JEFFERSON CITY, Mo. —The Missouri Nondiscrimination Act (MONA) has been filed once again, making this the 22nd year MONA has been filed in a row. As legislative pre-filing began today, Representative Greg Razer (D-25-Kansas City) took the opportunity to help protect LGBTQ Missourians from discrimination.


MONA would add sexual orientation and gender identity to Missouri’s Human Rights Statute, which currently prohibits discrimination in employment, housing, and public accommodations for other protected categories, including race, sex, and national origin. According to the Williams Institute, more than 160,000 LGBTQ adults in Missouri would benefit from an expanded state nondiscrimination law that includes sexual orientation and gender identity.


“Missouri will enter the year 2020 with laws still in place allowing for the legal discrimination of its LGBTQ citizens," said Razer. "It is beyond time for our state to finally step up and protect all Missourians. With growing support from both sides of the aisle, it’s time for leadership in Jefferson CIty to care enough to act.” 


Rep. Razer’s bill (HB 1527) is the first version of this bill filed. Rep. Tom Hannegan (R - 65-St. Charles) is expected to file a similar version later this month. Both represent the Missouri LGBT caucus and draw attention to this bipartisan issue.  Last year, for the second year in a row, MONA had a hearing in the House General Laws Committee, featuring favorable, compelling testimony, paving a huge step forward for this bill, which hasn’t passed out of a full chamber vote since 2013. 
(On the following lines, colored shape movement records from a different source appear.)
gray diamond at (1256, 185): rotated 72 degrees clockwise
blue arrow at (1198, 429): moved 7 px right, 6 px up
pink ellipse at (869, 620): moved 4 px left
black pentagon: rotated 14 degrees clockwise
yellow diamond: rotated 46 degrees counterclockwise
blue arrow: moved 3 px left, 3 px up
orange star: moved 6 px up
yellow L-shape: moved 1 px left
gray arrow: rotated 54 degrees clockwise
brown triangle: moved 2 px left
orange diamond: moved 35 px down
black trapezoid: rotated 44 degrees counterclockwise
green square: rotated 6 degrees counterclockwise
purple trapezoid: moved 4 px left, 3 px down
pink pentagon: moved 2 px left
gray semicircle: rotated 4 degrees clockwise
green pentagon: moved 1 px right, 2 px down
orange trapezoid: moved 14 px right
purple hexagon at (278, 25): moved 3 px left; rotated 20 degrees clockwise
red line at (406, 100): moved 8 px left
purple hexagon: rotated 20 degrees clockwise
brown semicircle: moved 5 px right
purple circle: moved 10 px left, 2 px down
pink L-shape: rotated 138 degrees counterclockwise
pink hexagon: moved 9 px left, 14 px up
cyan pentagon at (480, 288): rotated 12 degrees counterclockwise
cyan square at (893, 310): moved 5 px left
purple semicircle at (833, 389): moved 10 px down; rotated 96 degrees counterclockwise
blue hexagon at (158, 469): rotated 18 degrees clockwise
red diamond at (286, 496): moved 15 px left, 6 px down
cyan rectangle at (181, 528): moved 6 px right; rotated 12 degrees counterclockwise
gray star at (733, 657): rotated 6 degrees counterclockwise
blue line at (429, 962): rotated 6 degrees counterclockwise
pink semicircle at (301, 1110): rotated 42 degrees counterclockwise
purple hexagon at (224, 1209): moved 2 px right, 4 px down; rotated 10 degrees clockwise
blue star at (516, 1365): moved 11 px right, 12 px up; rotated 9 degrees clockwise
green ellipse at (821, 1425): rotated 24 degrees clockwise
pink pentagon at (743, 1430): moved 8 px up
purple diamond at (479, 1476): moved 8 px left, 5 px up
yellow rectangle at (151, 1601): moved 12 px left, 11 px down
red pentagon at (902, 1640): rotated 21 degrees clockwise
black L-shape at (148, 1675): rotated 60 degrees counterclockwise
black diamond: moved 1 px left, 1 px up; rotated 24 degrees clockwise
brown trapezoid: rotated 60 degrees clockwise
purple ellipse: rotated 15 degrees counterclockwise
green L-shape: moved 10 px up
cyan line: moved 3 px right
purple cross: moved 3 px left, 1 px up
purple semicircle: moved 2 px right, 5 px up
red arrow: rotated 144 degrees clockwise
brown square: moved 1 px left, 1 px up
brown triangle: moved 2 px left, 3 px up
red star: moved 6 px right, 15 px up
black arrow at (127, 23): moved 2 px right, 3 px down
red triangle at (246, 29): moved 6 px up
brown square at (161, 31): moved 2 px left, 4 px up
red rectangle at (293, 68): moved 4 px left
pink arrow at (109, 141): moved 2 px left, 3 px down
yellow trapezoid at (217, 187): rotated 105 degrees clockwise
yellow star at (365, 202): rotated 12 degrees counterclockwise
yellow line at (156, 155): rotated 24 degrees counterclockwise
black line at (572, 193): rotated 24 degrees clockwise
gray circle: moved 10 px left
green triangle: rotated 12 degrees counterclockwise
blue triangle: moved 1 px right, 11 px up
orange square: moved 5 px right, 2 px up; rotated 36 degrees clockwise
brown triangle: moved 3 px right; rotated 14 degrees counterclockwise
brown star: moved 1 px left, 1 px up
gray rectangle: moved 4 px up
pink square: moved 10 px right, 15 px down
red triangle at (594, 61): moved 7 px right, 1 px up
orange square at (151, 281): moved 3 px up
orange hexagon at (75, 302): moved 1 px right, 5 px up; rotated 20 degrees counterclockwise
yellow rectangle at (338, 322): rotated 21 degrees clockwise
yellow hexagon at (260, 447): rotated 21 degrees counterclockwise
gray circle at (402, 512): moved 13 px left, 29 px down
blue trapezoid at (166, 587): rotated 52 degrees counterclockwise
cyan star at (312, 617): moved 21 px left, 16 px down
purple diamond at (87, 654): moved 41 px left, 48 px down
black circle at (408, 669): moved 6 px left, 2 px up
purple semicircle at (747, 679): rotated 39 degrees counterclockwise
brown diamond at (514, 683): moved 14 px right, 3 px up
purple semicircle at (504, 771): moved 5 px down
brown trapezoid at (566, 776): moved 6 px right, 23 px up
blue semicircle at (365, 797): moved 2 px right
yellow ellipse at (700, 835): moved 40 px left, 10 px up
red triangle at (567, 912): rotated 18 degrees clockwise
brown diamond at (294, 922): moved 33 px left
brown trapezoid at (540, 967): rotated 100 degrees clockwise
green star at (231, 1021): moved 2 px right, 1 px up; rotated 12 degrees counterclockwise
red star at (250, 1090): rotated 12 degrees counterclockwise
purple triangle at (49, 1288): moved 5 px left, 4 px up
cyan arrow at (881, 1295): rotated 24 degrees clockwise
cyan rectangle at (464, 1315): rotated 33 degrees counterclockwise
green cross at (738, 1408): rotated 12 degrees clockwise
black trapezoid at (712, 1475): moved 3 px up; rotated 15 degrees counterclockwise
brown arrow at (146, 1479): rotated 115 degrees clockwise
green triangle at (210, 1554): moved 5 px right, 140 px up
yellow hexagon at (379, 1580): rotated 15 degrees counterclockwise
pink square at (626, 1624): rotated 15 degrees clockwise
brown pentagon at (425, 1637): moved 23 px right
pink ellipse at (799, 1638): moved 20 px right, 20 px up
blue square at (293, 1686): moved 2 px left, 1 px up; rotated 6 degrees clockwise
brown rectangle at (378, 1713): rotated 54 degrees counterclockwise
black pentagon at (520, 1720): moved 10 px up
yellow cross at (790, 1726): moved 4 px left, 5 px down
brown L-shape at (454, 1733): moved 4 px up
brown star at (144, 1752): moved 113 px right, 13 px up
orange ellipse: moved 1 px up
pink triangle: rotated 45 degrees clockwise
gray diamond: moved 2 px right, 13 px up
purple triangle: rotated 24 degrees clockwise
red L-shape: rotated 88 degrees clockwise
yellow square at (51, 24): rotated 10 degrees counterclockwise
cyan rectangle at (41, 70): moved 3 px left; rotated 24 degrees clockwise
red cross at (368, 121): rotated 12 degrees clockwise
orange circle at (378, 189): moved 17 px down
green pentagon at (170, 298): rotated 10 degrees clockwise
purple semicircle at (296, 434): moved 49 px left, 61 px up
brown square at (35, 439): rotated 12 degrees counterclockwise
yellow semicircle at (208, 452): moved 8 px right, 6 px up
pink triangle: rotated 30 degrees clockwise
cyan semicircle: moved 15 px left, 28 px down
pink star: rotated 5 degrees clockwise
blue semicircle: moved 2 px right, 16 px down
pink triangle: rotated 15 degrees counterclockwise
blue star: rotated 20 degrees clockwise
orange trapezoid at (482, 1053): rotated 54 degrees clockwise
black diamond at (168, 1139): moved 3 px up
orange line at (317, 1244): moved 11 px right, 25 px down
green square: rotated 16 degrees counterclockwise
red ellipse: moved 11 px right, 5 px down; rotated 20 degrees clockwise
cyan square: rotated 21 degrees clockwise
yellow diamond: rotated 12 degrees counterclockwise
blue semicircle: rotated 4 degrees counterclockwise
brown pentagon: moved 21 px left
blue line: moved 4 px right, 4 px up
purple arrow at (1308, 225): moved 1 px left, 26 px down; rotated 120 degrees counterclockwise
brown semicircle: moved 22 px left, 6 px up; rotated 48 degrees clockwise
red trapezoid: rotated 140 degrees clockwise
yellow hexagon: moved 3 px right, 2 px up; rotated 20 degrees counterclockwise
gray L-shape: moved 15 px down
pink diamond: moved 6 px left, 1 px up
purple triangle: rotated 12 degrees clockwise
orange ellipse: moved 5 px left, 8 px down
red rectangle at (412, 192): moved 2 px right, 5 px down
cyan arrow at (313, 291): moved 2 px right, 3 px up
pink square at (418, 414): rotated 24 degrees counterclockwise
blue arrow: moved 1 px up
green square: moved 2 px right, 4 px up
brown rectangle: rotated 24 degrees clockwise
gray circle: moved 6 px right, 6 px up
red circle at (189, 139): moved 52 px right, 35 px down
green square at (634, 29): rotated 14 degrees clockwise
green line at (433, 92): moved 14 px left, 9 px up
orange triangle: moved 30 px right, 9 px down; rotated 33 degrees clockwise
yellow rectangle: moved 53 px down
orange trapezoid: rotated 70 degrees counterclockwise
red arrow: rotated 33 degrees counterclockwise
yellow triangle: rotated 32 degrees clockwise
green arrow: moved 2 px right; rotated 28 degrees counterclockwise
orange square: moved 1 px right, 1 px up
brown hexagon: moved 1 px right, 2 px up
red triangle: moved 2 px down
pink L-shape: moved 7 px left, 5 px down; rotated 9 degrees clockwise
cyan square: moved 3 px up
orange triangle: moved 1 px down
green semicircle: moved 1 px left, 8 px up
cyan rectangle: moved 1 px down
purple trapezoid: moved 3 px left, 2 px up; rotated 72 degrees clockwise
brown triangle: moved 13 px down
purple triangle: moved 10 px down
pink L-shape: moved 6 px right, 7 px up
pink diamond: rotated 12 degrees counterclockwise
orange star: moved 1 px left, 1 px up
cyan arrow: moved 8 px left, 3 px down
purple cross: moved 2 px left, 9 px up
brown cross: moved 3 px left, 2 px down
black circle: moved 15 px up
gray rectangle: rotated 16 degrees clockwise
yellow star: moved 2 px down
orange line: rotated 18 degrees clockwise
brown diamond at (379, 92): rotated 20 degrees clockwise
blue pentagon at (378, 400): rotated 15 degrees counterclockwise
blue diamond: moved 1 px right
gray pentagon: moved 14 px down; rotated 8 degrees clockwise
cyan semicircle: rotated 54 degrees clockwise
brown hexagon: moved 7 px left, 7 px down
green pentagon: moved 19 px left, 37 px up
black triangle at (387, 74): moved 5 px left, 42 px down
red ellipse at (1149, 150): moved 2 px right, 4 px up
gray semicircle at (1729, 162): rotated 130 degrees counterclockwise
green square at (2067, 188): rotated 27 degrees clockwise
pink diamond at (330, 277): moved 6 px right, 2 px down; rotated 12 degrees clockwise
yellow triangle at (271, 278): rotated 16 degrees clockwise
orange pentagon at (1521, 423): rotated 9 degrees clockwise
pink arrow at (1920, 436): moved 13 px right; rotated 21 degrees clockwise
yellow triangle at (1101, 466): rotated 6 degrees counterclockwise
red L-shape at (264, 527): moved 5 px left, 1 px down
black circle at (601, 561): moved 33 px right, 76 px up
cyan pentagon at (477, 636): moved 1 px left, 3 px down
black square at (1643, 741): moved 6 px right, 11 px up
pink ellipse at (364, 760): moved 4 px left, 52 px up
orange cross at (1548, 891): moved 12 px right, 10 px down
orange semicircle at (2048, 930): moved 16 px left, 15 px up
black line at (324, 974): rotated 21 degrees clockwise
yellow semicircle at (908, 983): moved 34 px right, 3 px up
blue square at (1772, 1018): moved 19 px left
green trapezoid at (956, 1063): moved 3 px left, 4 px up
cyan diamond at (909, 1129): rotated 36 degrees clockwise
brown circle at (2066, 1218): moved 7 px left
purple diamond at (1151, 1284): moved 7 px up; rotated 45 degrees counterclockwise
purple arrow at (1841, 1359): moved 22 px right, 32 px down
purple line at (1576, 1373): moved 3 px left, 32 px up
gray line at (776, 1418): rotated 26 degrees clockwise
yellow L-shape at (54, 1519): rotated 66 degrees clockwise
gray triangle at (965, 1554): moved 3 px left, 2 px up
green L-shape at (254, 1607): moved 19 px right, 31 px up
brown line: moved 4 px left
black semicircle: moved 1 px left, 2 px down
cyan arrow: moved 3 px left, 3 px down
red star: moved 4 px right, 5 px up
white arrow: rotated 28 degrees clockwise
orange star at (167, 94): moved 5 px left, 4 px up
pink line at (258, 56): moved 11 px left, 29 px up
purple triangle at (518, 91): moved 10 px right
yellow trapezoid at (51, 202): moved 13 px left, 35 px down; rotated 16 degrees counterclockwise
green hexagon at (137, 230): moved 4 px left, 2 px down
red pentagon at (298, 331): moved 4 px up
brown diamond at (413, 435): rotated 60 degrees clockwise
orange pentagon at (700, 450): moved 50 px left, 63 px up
“In a year where protections for LGBTQ people will be debated by candidates all across the country, it is ever more important for this critical legislation to be filed," added Steph Perkins, PROMO’s Executive Director. "This year, PROMO will again be in the Capitol every single day, working with legislators to create an environment where elected officials on both sides of the aisle are ready to vote YES on the Missouri Nondiscrimination Act.” 


The Missouri Nondiscrimination Act was first introduced by former Rep. Steve McLuckie (D-44-Kansas City) in 1998.